When his mother was in jail, Bryan would explain to those who asked: "You know the war that killed my father? She's in jail because of the war." Sandy Connizzo pledged she would keep Kathy and Bryan connected to each other. She brought Bryan to visit his mother at least every other month during the three-year sentence.

"The one goal I met in life is the thing that hurts the most," says Sandy. Bryan went back to live with his mom four years after Waco. He lives with his 14-year-old and 2-year-old halfsisters as well. Bryan, 9, visits his grandparents on weekends.

He has his father's smile.

Sandy does not go to church anymore. "It's hard for me to think he's a just God with what he let happen.

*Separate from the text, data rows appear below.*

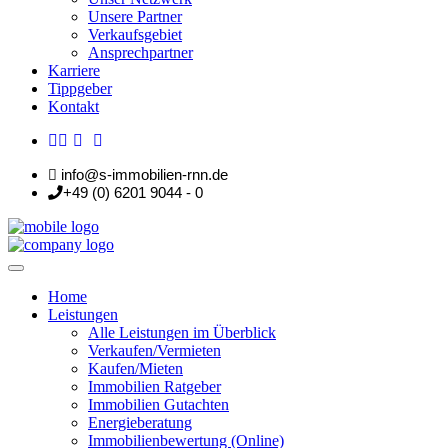
Unsere Partner
Verkaufsgebiet
Ansprechpartner
Karriere
Tippgeber
Kontakt
info@s-immobilien-rnn.de
+49 (0) 6201 9044 - 0
Home
Leistungen
Alle Leistungen im Überblick
Verkaufen/Vermieten
Kaufen/Mieten
Immobilien Ratgeber
Immobilien Gutachten
Energieberatung
Immobilienbewertung (Online)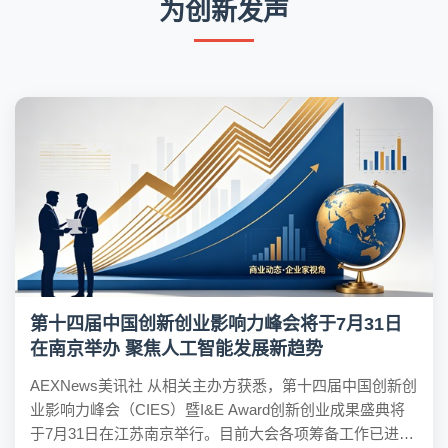
为创新发声
第十四届中国创新创业影响力峰会将于7月31日
在南京举办 聚焦人工智能发展新趋势
AEXNews美讯社 从相关主办方获悉，第十四届中国创新创
业影响力峰会（CIES）暨I&E Award创新创业成果盛典将
于7月31日在江苏南京举行。目前大会各项筹备工作已进入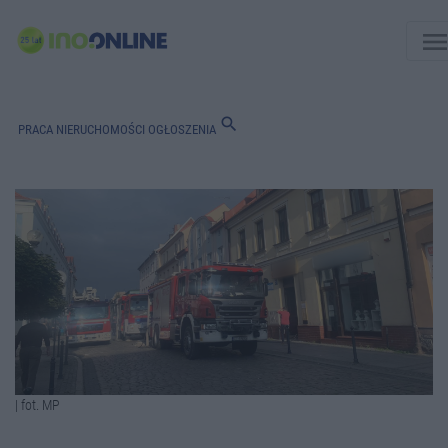
men
search
PRACA
NIERUCHOMOŚCI
OGŁOSZENIA
| fot. MP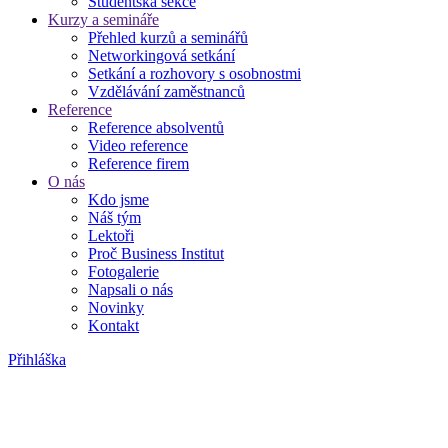
Studentská sekce
Kurzy a semináře
Přehled kurzů a seminářů
Networkingová setkání
Setkání a rozhovory s osobnostmi
Vzdělávání zaměstnanců
Reference
Reference absolventů
Video reference
Reference firem
O nás
Kdo jsme
Náš tým
Lektoři
Proč Business Institut
Fotogalerie
Napsali o nás
Novinky
Kontakt
Přihláška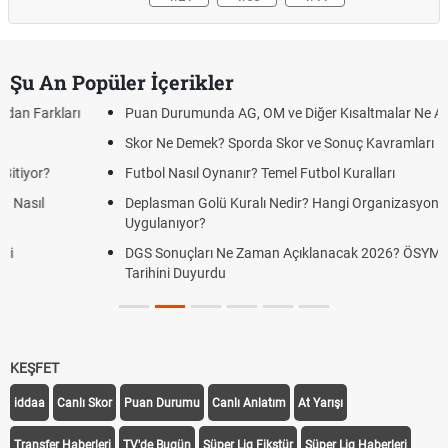
Şu An Popüler İçerikler
Puan Durumunda AG, OM ve Diğer Kısaltmalar Ne Anlama Gelir?
Skor Ne Demek? Sporda Skor ve Sonuç Kavramları
Futbol Nasıl Oynanır? Temel Futbol Kuralları
Deplasman Golü Kuralı Nedir? Hangi Organizasyonlarda
Uygulanıyor?
DGS Sonuçları Ne Zaman Açıklanacak 2026? ÖSYM Sonuç
Tarihini Duyurdu
KEŞFET
iddaa
Canlı Skor
Puan Durumu
Canlı Anlatım
At Yarışı
Transfer Haberleri
TV'de Bugün
Süper Lig Fikstür
Süper Lig Haberleri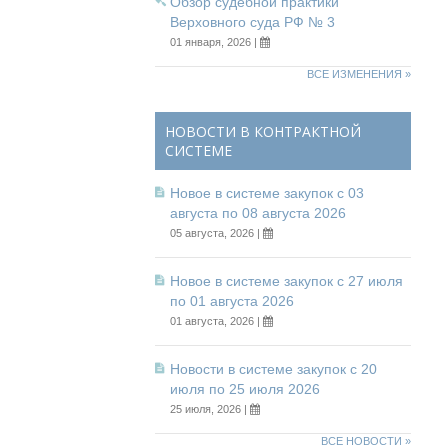
Обзор судебной практики
Верховного суда РФ № 3
01 января, 2026 |
ВСЕ ИЗМЕНЕНИЯ »
НОВОСТИ В КОНТРАКТНОЙ
СИСТЕМЕ
Новое в системе закупок с 03
августа по 08 августа 2026
05 августа, 2026 |
Новое в системе закупок с 27 июля
по 01 августа 2026
01 августа, 2026 |
Новости в системе закупок с 20
июля по 25 июля 2026
25 июля, 2026 |
ВСЕ НОВОСТИ »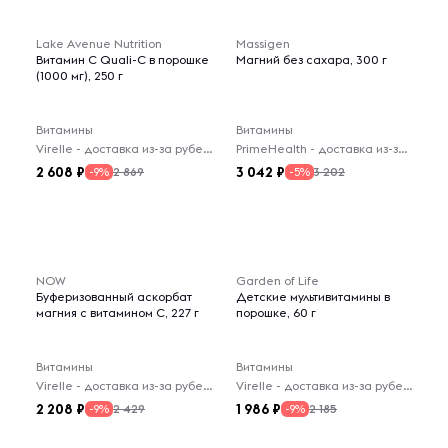
Lake Avenue Nutrition
Massigen
Витамин C Quali-C в порошке
Магний без сахара, 300 г
(1000 мг), 250 г
Витамины
Витамины
Virelle - доставка из-за рубежа
PrimeHealth - доставка из-за рубежа
2 608
3 042
2 869
3 202
-9%
-5%
NOW
Garden of Life
Буферизованный аскорбат
Детские мультивитамины в
магния с витамином C, 227 г
порошке, 60 г
Витамины
Витамины
Virelle - доставка из-за рубежа
Virelle - доставка из-за рубежа
2 208
1 986
2 429
2 185
-9%
-9%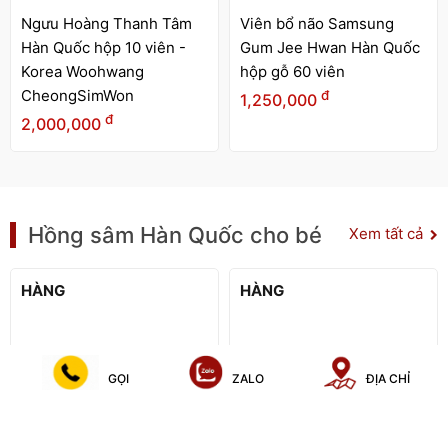
Ngưu Hoàng Thanh Tâm
Viên bổ não Samsung
Hàn Quốc hộp 10 viên -
Gum Jee Hwan Hàn Quốc
Korea Woohwang
hộp gỗ 60 viên
CheongSimWon
đ
1,250,000
đ
2,000,000
Hồng sâm Hàn Quốc cho bé
Xem tất cả
HẾT
HẾT
HÀNG
HÀNG
Hồng sâm trẻ em 6-13
Hồng sâm trẻ em 2-5 tuổi
GỌI
ZALO
ĐỊA CHỈ
tuổi Jelly DKG (thạch
Jelly DKG (thạch stick)
stick) hộp 600g
hộp 600g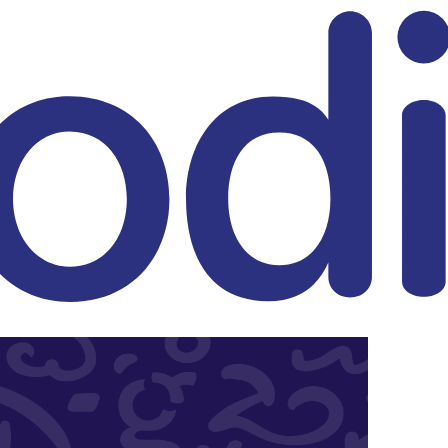
eitrag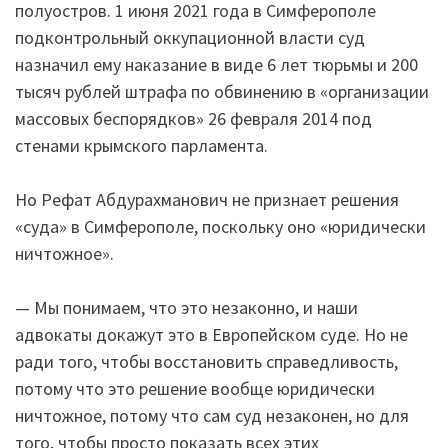
полуостров. 1 июня 2021 года в Симферополе
подконтрольный оккупационной власти суд
назначил ему наказание в виде 6 лет тюрьмы и 200
тысяч рублей штрафа по обвинению в «организации
массовых беспорядков» 26 февраля 2014 под
стенами крымского парламента.
Но Рефат Абдурахманович не признает решения
«суда» в Симферополе, поскольку оно «юридически
ничтожное».
— Мы понимаем, что это незаконно, и наши
адвокаты докажут это в Европейском суде. Но не
ради того, чтобы восстановить справедливость,
потому что это решение вообще юридически
ничтожное, потому что сам суд незаконен, но для
того, чтобы просто показать всех этих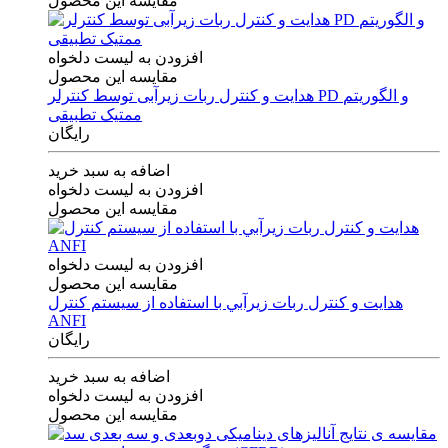
مقایسه این محصول
افزودن به لیست دلخواه
مقایسه این محصول
هدایت و کنترل ربات زیرآبی توسط کنترلر PD و الگوریتم
ممتیک تطبیقی
رایگان
اضافه به سبد خرید
افزودن به لیست دلخواه
مقایسه این محصول
افزودن به لیست دلخواه
مقایسه این محصول
هدايت و كنترل ربات زيرآبي با استفاده از سيستم كنترل
ANFI
رایگان
اضافه به سبد خرید
افزودن به لیست دلخواه
مقایسه این محصول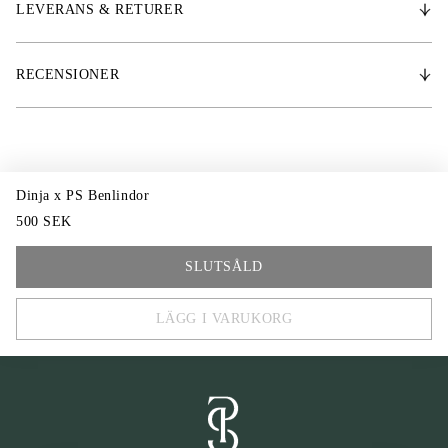
LEVERANS & RETURER
RECENSIONER
Dinja x PS Benlindor
500 SEK
One Size
SLUTSÅLD
LÄGG I VARUKORG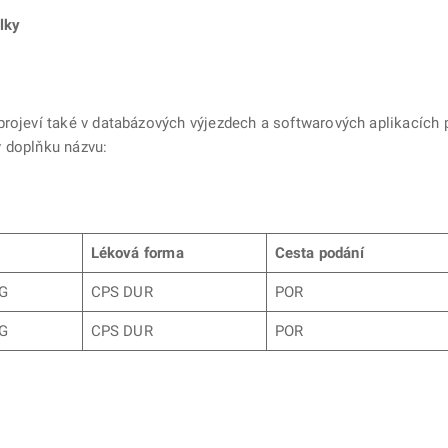
lky
rojeví také v databázových výjezdech a softwarových aplikacích p
 v doplňku názvu:
Léková forma
Cesta podání
G
CPS DUR
POR
G
CPS DUR
POR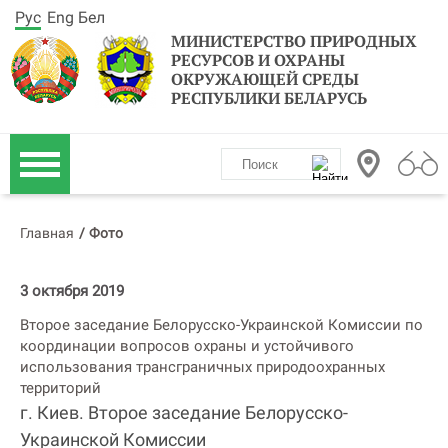
Рус
Eng
Бел
МИНИСТЕРСТВО ПРИРОДНЫХ
РЕСУРСОВ И ОХРАНЫ
ОКРУЖАЮЩЕЙ СРЕДЫ
РЕСПУБЛИКИ БЕЛАРУСЬ
Главная
/
Фото
3 октября 2019
Второе заседание Белорусско-Украинской Комиссии по
координации вопросов охраны и устойчивого
использования трансграничных природоохранных
территорий
г. Киев. Второе заседание Белорусско-
Украинской Комиссии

"I learned that I'm not as strong as I thought I was." Kathy, 37, wants to live with Charlie, the father of her 2-year-old. She loves him. And she has never had a father for her children. "I'm a survivor," she says. "When something bad happens, I just throw it away."

She has kept a "a little bitty bag" of Mike's ashes.

On one of Bryan's photo albums, she used glue and green glitter to spell Schroeder on the cover. When the glitter wore away, Bryan pasted white scraps of paper with green marker letters in the blank spaces.